» **Problem description**: Beginning with the line that contains "dimensions inconnues pour ce gisement", print each line to the end of the data exactly. Omit the pictures.

» **Data**:
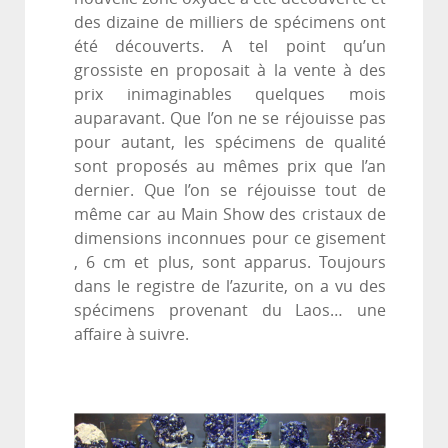
des dizaine de milliers de spécimens ont
été découverts. A tel point qu’un
grossiste en proposait à la vente à des
prix inimaginables quelques mois
auparavant. Que l’on ne se réjouisse pas
pour autant, les spécimens de qualité
sont proposés au mêmes prix que l’an
dernier. Que l’on se réjouisse tout de
même car au Main Show des cristaux de
dimensions inconnues pour ce gisement
, 6 cm et plus, sont apparus. Toujours
dans le registre de l’azurite, on a vu des
spécimens provenant du Laos… une
affaire à suivre.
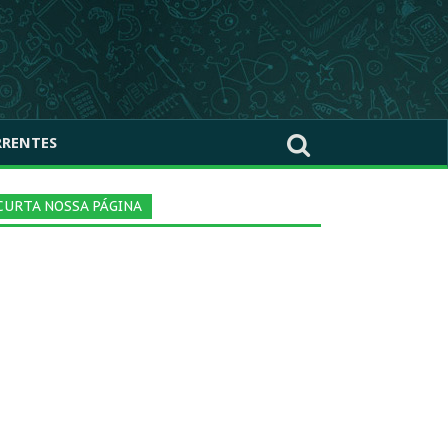
RRENTES
CURTA NOSSA PÁGINA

» **Answer section**:
dimensions inconnues pour ce gisement
, 6 cm et plus, sont apparus. Toujours
dans le registre de l’azurite, on a vu des
spécimens provenant du Laos… une
affaire à suivre.
RRENTES
CURTA NOSSA PÁGINA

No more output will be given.